The new symbol had been recommended by a fellow linguist, Geoff Pullum,
who described it ''as if a fishhook R had been slammed leftward into a
lowercase v so hard its vertical had merged with the right leg of the v,
and the dangly bit had been left hanging there like the drain pipe out of
an upstairs toilet in a partially demolished building.'' In June, Dr.
Olson received a note from the association, informing him that the
proposal had been voted on and accepted. Mono speakers are pleased, Dr.
Olson said. ''The idea of an I.P.A. symbol would offer some prestige to
the language, that this oddity is valued by people around the world.''

Other language oddities wait for their moment. There is a bilabial trill
in two Brazilian languages, Oro Win and Wari'
(phonetics.ucla.edu/appendix/languages/orowin/orowin.html) and what Dr.

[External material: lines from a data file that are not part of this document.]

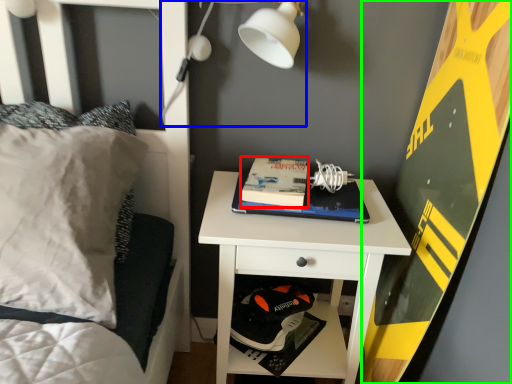 Question: Estimate the real-world distances between objects in this image. Which object is farther from paperback book (highlighted by a red box), light fixture (highlighted by a blue box) or bulletin board (highlighted by a green box)?

Choices:
 (A) light fixture
 (B) bulletin board

Answer: (B) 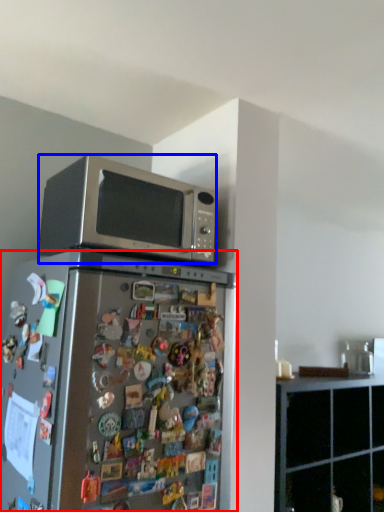 Question: Which point is closer to the camera, refrigerator (highlighted by a red box) or microwave oven (highlighted by a blue box)?

Choices:
 (A) refrigerator
 (B) microwave oven

Answer: (A) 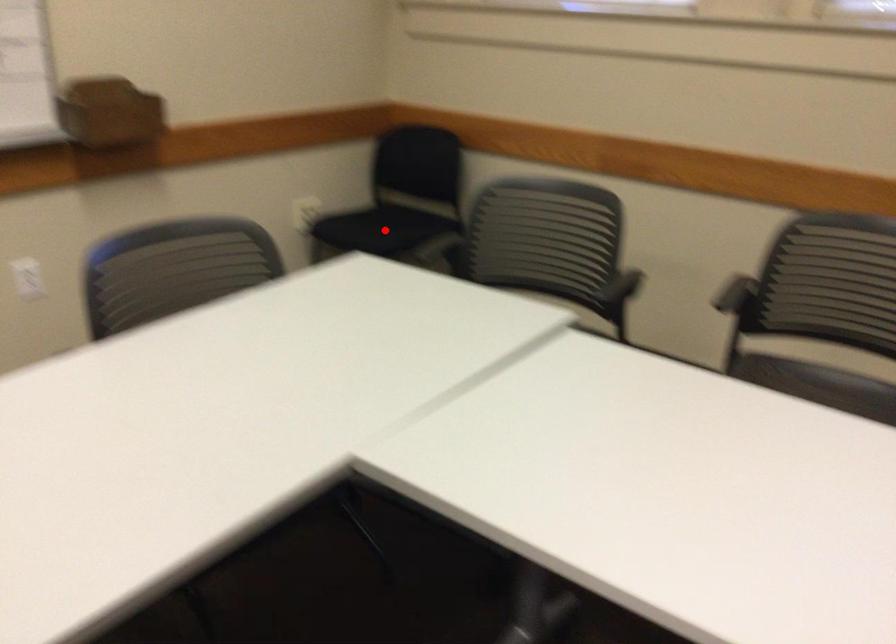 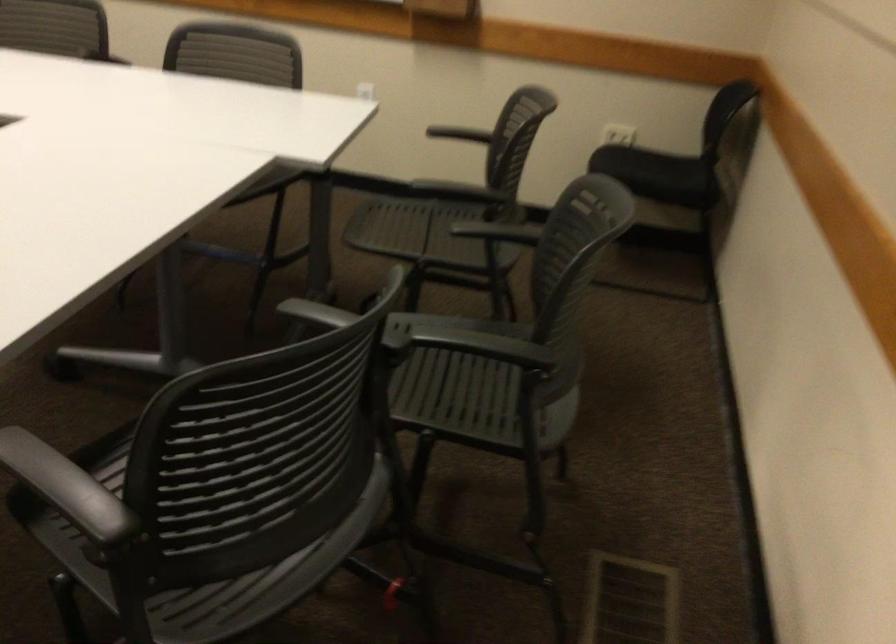 The point at the highlighted location is marked in the first image. Where is the corresponding point in the second image?

(634, 166) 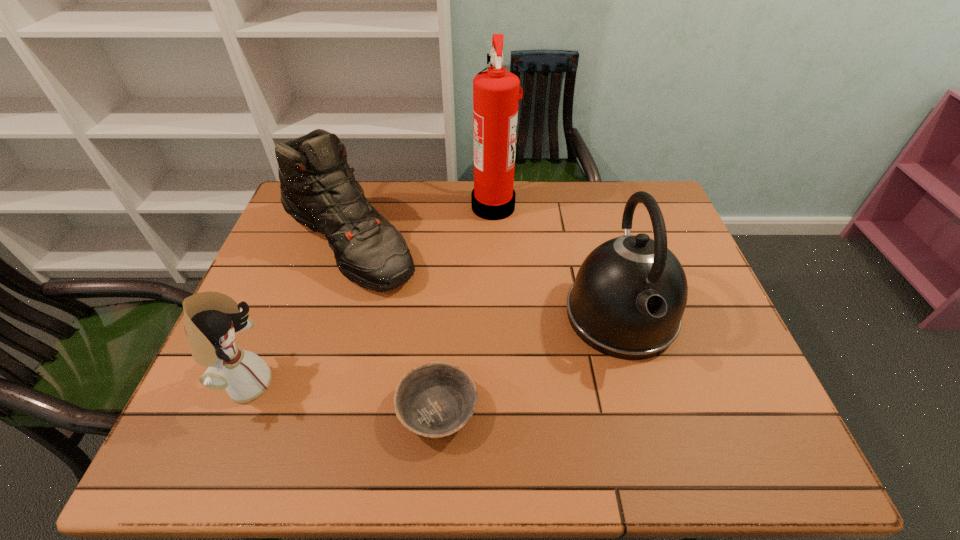 Where is `free spot that satisfies the following two spatial constraints: 1. at the front face of the second shortest object; 2. on the right side of the shortest object`? free spot that satisfies the following two spatial constraints: 1. at the front face of the second shortest object; 2. on the right side of the shortest object is located at coordinates (235, 411). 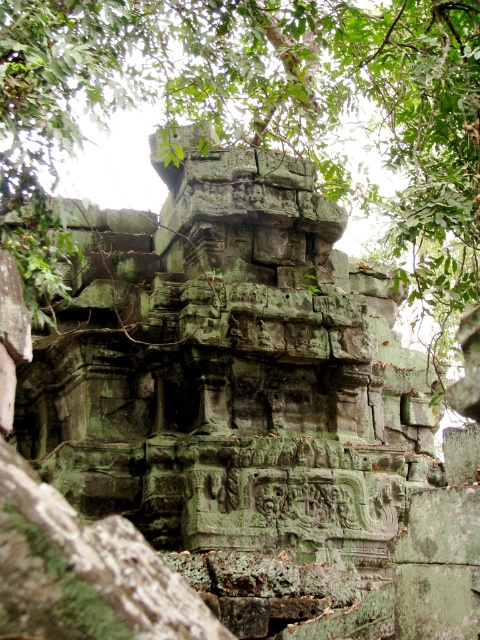 Does green mossy stone at upper center have a lesser height compared to green mossy bark at center?

No.

Is green mossy stone at upper center positioned before green mossy bark at center?

No, it is behind green mossy bark at center.

Does point (93, 90) lie behind point (19, 484)?

Yes, it is.

The image size is (480, 640). Identify the location of green mossy stone at upper center. (273, 96). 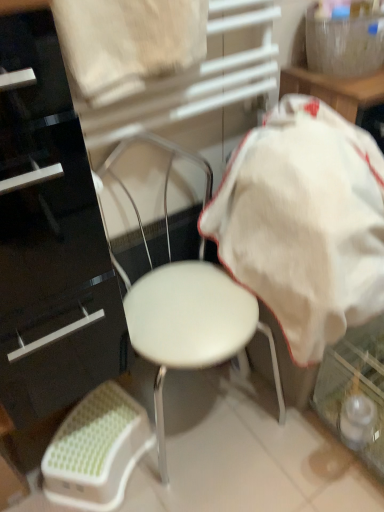 Identify the location of blank space situated above white plastic bar stool at lower left (from a real-world perspective). This screenshot has height=512, width=384. (93, 433). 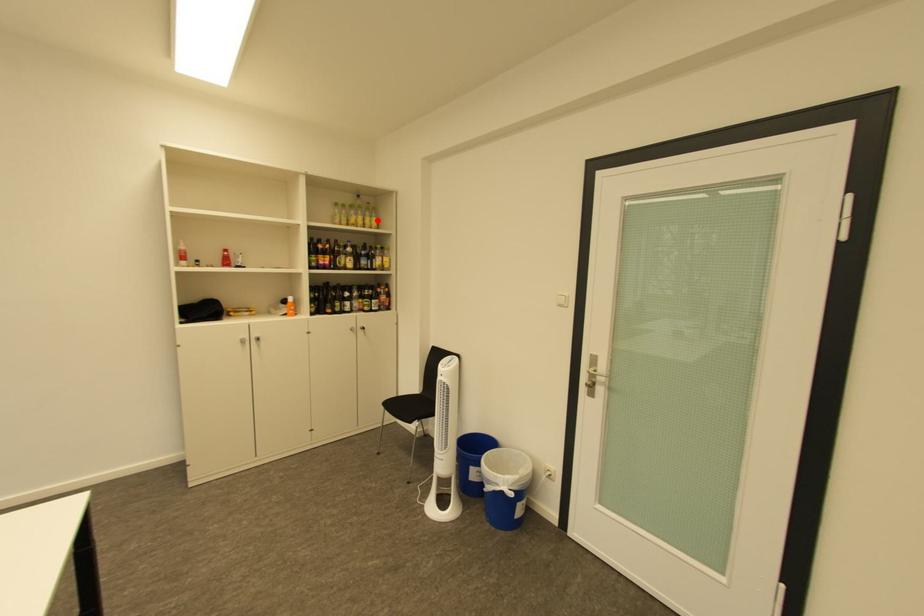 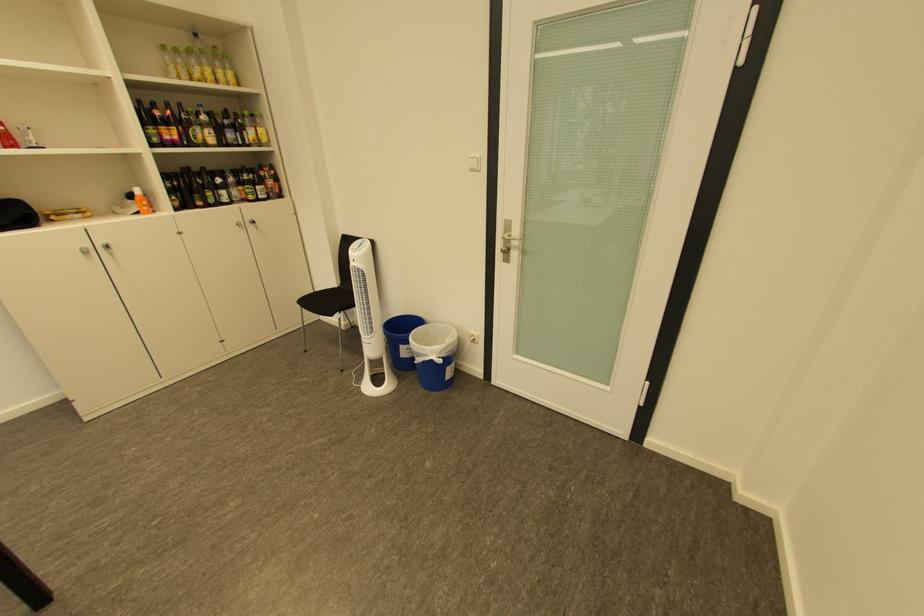 Where in the second image is the point corresponding to the highlighted location from the first image?

(228, 73) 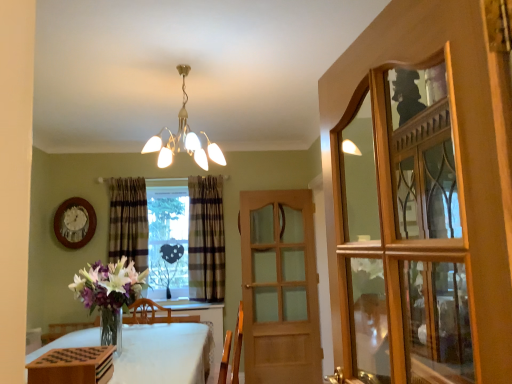 How much space does plaid fabric curtain at center, which is the 1th curtain in left-to-right order, occupy horizontally?

It is 8.51 inches.

Where is `wooden clock at upper left`? The width and height of the screenshot is (512, 384). wooden clock at upper left is located at coordinates (74, 223).

Measure the distance between wooden clock at upper left and camera.

4.25 meters.

Identify the location of white cloth-covered table at lower left. This screenshot has width=512, height=384. (164, 354).

The width and height of the screenshot is (512, 384). I want to click on plaid fabric curtain at center, which appears as the 2th curtain when viewed from the right, so click(128, 221).

Can you confirm if metallic chandelier at upper center is positioned to the right of wooden glass cabinet at right?

In fact, metallic chandelier at upper center is to the left of wooden glass cabinet at right.

From the image's perspective, which one is positioned higher, metallic chandelier at upper center or wooden glass cabinet at right?

From the image's view, metallic chandelier at upper center is above.

Is metallic chandelier at upper center wider or thinner than wooden glass cabinet at right?

In the image, metallic chandelier at upper center appears to be wider than wooden glass cabinet at right.

How many degrees apart are the facing directions of metallic chandelier at upper center and wooden glass cabinet at right?

9.62 degrees separate the facing orientations of metallic chandelier at upper center and wooden glass cabinet at right.

Which of these two, plaid fabric curtain at center, the 2th curtain positioned from the left, or metallic chandelier at upper center, stands shorter?

With less height is metallic chandelier at upper center.

From the image's perspective, which one is positioned higher, plaid fabric curtain at center, the 2th curtain positioned from the left, or metallic chandelier at upper center?

From the image's view, metallic chandelier at upper center is above.

Which of these two, plaid fabric curtain at center, which ranks as the 1th curtain in right-to-left order, or metallic chandelier at upper center, is bigger?

Bigger between the two is plaid fabric curtain at center, which ranks as the 1th curtain in right-to-left order.

Is metallic chandelier at upper center located within plaid fabric curtain at center, the 2th curtain positioned from the left?

No.

From a real-world perspective, relative to white cloth-covered table at lower left, is light brown wooden door at center vertically above or below?

light brown wooden door at center is situated higher than white cloth-covered table at lower left in the real world.

Are light brown wooden door at center and white cloth-covered table at lower left located far from each other?

Yes, light brown wooden door at center and white cloth-covered table at lower left are located far from each other.

Considering the relative sizes of light brown wooden door at center and white cloth-covered table at lower left in the image provided, is light brown wooden door at center taller than white cloth-covered table at lower left?

Indeed, light brown wooden door at center has a greater height compared to white cloth-covered table at lower left.

Consider the image. Can you tell me how much light brown wooden door at center and white cloth-covered table at lower left differ in facing direction?

light brown wooden door at center and white cloth-covered table at lower left are facing 178 degrees away from each other.

From the image's perspective, does clear glass heart at center appear lower than light brown wooden door at center?

Incorrect, from the image's perspective, clear glass heart at center is higher than light brown wooden door at center.

Could you tell me if clear glass heart at center is turned towards light brown wooden door at center?

No, clear glass heart at center is not facing towards light brown wooden door at center.

Consider the image. How different are the orientations of clear glass heart at center and light brown wooden door at center in degrees?

They differ by 0.882 degrees in their facing directions.

Would you consider clear glass heart at center to be distant from light brown wooden door at center?

No, clear glass heart at center is not far away from light brown wooden door at center.

There is a plaid fabric curtain at center, which ranks as the 1th curtain in right-to-left order. Where is `curtain above it (from a real-world perspective)`? curtain above it (from a real-world perspective) is located at coordinates (128, 221).

Is plaid fabric curtain at center, which is the 1th curtain in left-to-right order, directly adjacent to plaid fabric curtain at center, the 2th curtain positioned from the left?

plaid fabric curtain at center, which is the 1th curtain in left-to-right order, and plaid fabric curtain at center, the 2th curtain positioned from the left, are clearly separated.

Is point (121, 249) closer to viewer compared to point (189, 206)?

Yes, point (121, 249) is in front of point (189, 206).

Which object is thinner, plaid fabric curtain at center, which is the 1th curtain in left-to-right order, or plaid fabric curtain at center, which ranks as the 1th curtain in right-to-left order?

plaid fabric curtain at center, which is the 1th curtain in left-to-right order.

Considering the relative positions of metallic chandelier at upper center and white cloth-covered table at lower left in the image provided, is metallic chandelier at upper center to the left of white cloth-covered table at lower left from the viewer's perspective?

No, metallic chandelier at upper center is not to the left of white cloth-covered table at lower left.

Is metallic chandelier at upper center wider than white cloth-covered table at lower left?

No.

From the image's perspective, which is above, metallic chandelier at upper center or white cloth-covered table at lower left?

metallic chandelier at upper center is shown above in the image.

Identify the location of table below the metallic chandelier at upper center (from the image's perspective). The height and width of the screenshot is (384, 512). (164, 354).

Consider the image. Who is smaller, light brown wooden door at center or wooden glass cabinet at right?

wooden glass cabinet at right.

From a real-world perspective, between light brown wooden door at center and wooden glass cabinet at right, who is vertically higher?

wooden glass cabinet at right is physically above.

Does light brown wooden door at center appear on the right side of wooden glass cabinet at right?

No, light brown wooden door at center is not to the right of wooden glass cabinet at right.

From the image's perspective, is light brown wooden door at center under wooden glass cabinet at right?

Yes.

Locate an element on the screen. The height and width of the screenshot is (384, 512). glass door to the right of metallic chandelier at upper center is located at coordinates (403, 229).

You are a GUI agent. You are given a task and a screenshot of the screen. Output one action in this format:
    pyautogui.click(x=<x>, y=<y>)
    Task: Click on the lamp in front of the plaid fabric curtain at center, the 2th curtain positioned from the left
    
    Given the screenshot: What is the action you would take?
    pyautogui.click(x=183, y=138)

Based on their spatial positions, is plaid fabric curtain at center, which is the 1th curtain in left-to-right order, or light brown wooden door at center closer to white cloth-covered table at lower left?

Based on the image, light brown wooden door at center appears to be nearer to white cloth-covered table at lower left.

Based on their spatial positions, is metallic chandelier at upper center or clear glass heart at center closer to wooden clock at upper left?

clear glass heart at center lies closer to wooden clock at upper left than the other object.

Looking at the image, which one is located further to white cloth-covered table at lower left, clear glass heart at center or plaid fabric curtain at center, the 2th curtain positioned from the left?

clear glass heart at center.

In the scene shown: From the image, which object appears to be nearer to plaid fabric curtain at center, which ranks as the 1th curtain in right-to-left order, plaid fabric curtain at center, which is the 1th curtain in left-to-right order, or white cloth-covered table at lower left?

plaid fabric curtain at center, which is the 1th curtain in left-to-right order.

Based on their spatial positions, is plaid fabric curtain at center, the 2th curtain positioned from the left, or metallic chandelier at upper center closer to plaid fabric curtain at center, which appears as the 2th curtain when viewed from the right?

plaid fabric curtain at center, the 2th curtain positioned from the left, lies closer to plaid fabric curtain at center, which appears as the 2th curtain when viewed from the right, than the other object.

From the image, which object appears to be farther from light brown wooden door at center, plaid fabric curtain at center, the 2th curtain positioned from the left, or white cloth-covered table at lower left?

white cloth-covered table at lower left is further to light brown wooden door at center.

Estimate the real-world distances between objects in this image. Which object is closer to clear glass heart at center, wooden glass cabinet at right or metallic chandelier at upper center?

The object closer to clear glass heart at center is metallic chandelier at upper center.

Based on their spatial positions, is plaid fabric curtain at center, which ranks as the 1th curtain in right-to-left order, or clear glass heart at center closer to metallic chandelier at upper center?

plaid fabric curtain at center, which ranks as the 1th curtain in right-to-left order, is closer to metallic chandelier at upper center.

What are the coordinates of `door between wooden glass cabinet at right and plaid fabric curtain at center, which is the 1th curtain in left-to-right order, from front to back` in the screenshot? It's located at (279, 287).

The image size is (512, 384). Identify the location of table between wooden glass cabinet at right and plaid fabric curtain at center, which is the 1th curtain in left-to-right order, along the z-axis. (164, 354).

Identify the location of curtain between white cloth-covered table at lower left and plaid fabric curtain at center, the 2th curtain positioned from the left, in the front-back direction. 128,221.

At what (x,y) coordinates should I click in order to perform the action: click on door positioned between metallic chandelier at upper center and plaid fabric curtain at center, which is the 1th curtain in left-to-right order, from near to far. Please return your answer as a coordinate pair (x, y). Image resolution: width=512 pixels, height=384 pixels. Looking at the image, I should click on (279, 287).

Ladefoged called ''hissing-hushing fricatives'' of Ubykh, once spoken in
Turkey (phonetics.ucla.edu/appendix/languages/ubykh/ubykh.html). Dr. Olson
plans to visit the Philippines to study a sound that speakers produce by
sticking their tongues out of their mouths, a sound that outsiders
ridicule.

Dr. Olson says an official symbol might raise the status of the sound and
the people who pronounce it, though perhaps not with the symbol from rock
'n' roll marketing he jokingly proposed -- the Rolling Stones' lips.